«Il 2018 dovrebbe esse l’anno campale per l’energia, prima con l’annunciato superamento della tutela e poi con il completamento della riforma tariffaria. Tutto ruota intorno alla revisione tariffaria proposta dall’AEEGSI (a loro dire voluta dall’Europa) e sulla riforma del mercato. Ma siamo sicuri che ce le chiedono l’Europa e il mercato?

Noi abbiamo espresso il nostro “No” al superamento del mercato tutelato, non perché abbiamo la sindrome del Nimby, ma perché le 16 associazioni dei consumatori hanno avuto contezza nell’attività di tutti giorni del disastro che il DDL sulla Concorrenza genererebbe con l’abolizione del Mercato Tutelato, frutto di un’esigenza di “qualche” operatore del mercato di acquisire clienti per aumentare i margini dopo aver fallito con gli strumenti tradizionali e aver esagerato con le truffe. Le associazioni denunciano che il rischio principale effetto di questa misura sarà quello di aggiustare i conti delle aziende energetiche a spese dei consumatori domestici e delle piccolissime imprese, e alzi la mando chi dice che non è vero.

Di certo non saranno i nuovi o piccoli operatori del mercato ad acquisire clienti, ma sempre i soliti noti (ricordate il caso della liberalizzazione sul gas delle utenze non domestiche?). Vogliamo credere che non sia questa l’implicita intenzione del Governo, o perlomeno del Dipartimento energia del MISE.

Il superamento del Mercato Tutelato, a nostro avviso, eliminerebbe sia il meccanismo dei prezzi di riferimento per i consumatori domestici, che aumenterebbe i comportamenti collusivi fra gli operatori, oggi garantiti dalle ultime tutele a protezione dei consumatori del mercato tutelato. Immaginiamo già, come a seguito del mancato recapito di una fattura, si finisca per essere etichettati come morosi con il conseguente e veloce distacco dell’utenza e la bollatura di appestato energetico. Non c’è gruppo di acquisto collettivo o meccanismo di tutela che possa proteggere il consumatore dinnanzi alla fame di fatturato che hanno quasi tutti gli operatori a causa delle allegre gestioni del passato. Se proprio dobbiamo superare la tutela, prima vogliamo avere la piena efficacia della Class Action, unico strumento per intimorire gli operatori scorretti.

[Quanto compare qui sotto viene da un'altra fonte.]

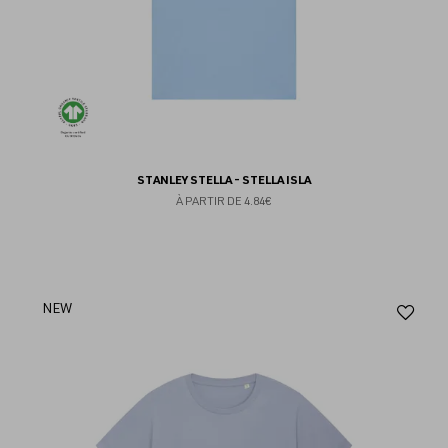
STANLEY STELLA - STELLA ISLA
À PARTIR DE
4.84€
Aj
NEW
au
fav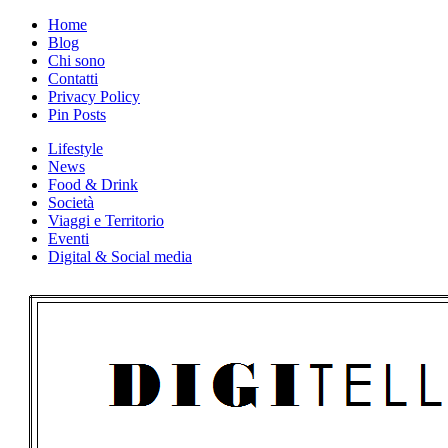
Skip
Home
to
Blog
content
Chi sono
Contatti
Privacy Policy
Pin Posts
Lifestyle
News
Food & Drink
Società
Viaggi e Territorio
Eventi
Digital & Social media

Scusate ma qualcuno vorrebbe negare che il mercato non sia già libero? Chiunque oggi può scegliere il proprio operatore, quel che non può fare è scegliersi il letturista e il distributore. Sul tema della revisione tariffaria e dei prezzi, ci chiediamo se sia proprio il caso di aumentare di altre 100€ di media la bolletta dell’utente “tipo” per ridurre i costi di rete a chi vuole consumare più energia (riforma tariffaria D2, D3).

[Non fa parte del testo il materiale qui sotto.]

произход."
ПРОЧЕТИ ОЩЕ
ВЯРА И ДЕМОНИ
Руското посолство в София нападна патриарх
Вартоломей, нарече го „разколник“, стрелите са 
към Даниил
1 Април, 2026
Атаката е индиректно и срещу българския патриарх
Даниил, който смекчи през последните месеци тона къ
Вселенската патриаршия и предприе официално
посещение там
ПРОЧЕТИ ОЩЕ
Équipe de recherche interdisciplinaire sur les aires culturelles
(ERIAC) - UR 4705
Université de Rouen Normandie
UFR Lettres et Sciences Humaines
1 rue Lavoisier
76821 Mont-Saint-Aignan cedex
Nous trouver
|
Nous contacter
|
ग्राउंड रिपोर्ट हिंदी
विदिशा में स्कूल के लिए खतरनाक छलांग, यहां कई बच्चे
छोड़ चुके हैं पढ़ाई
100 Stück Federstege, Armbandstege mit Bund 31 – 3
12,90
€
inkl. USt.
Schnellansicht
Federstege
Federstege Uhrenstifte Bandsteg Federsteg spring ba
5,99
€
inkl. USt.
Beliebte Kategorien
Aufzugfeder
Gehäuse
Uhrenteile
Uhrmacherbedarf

Non sarebbe il caso di incentivare di più autoproduzione e accumuli domestici, ma sopratutto non sarebbe il caso di dare una liberalizzata ai costi fissi come la distribuzione e la misura e introdurre il principio che pago quel che consumo e non quello che mi stimano o i sussidi di sistema? La regolazione degli ultimi anni ha creato dei mostri. Il primo mostro si chiama distributore locale, il secondo distributore misto al venditore (unbundilizzati) e il terzo mostro è la famosissima sicurezza del sistema. Tutti mostri creati in nome della stabilità dei bilanci creando posizioni dominanti e danno di tutti, dal consumatore all’energivoro, generando rendite di sistema e sussidi di Stato, pagati però dagli utenti.

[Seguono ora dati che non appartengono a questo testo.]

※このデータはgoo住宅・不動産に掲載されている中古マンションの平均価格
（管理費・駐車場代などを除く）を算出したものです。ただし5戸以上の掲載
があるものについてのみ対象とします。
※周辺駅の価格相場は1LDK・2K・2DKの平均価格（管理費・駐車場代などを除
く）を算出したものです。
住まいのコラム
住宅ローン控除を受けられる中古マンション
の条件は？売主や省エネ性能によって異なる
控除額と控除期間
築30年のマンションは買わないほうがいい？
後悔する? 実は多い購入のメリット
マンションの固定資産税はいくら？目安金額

Se distribuzione e dispacciamento sono gli unici segmenti in cui si fa margine senza essere a mercato vuol dire che a qualcuno conviene. Basta! Siamo stanchi di pagare bollette in consumo stimato e conguagli quinquennali. Siamo stufi di perdere ore al telefono o allo sportello per vederci rettificare una bolletta di cui in realtà abbiamo consumato solo il 50% di quel che ci hanno chiesto. Siamo stanchi di non poter scegliere se consumare sul posto o accumulare sotto il tetto. Vogliamo essere liberi di scegliere a chi pagare e se pagare la lettura del nostro contatore. Ma per fare questo, abbiamo bisogno sì di “liberalizzazione delle tariffe”, ma di quelle della distribuzione».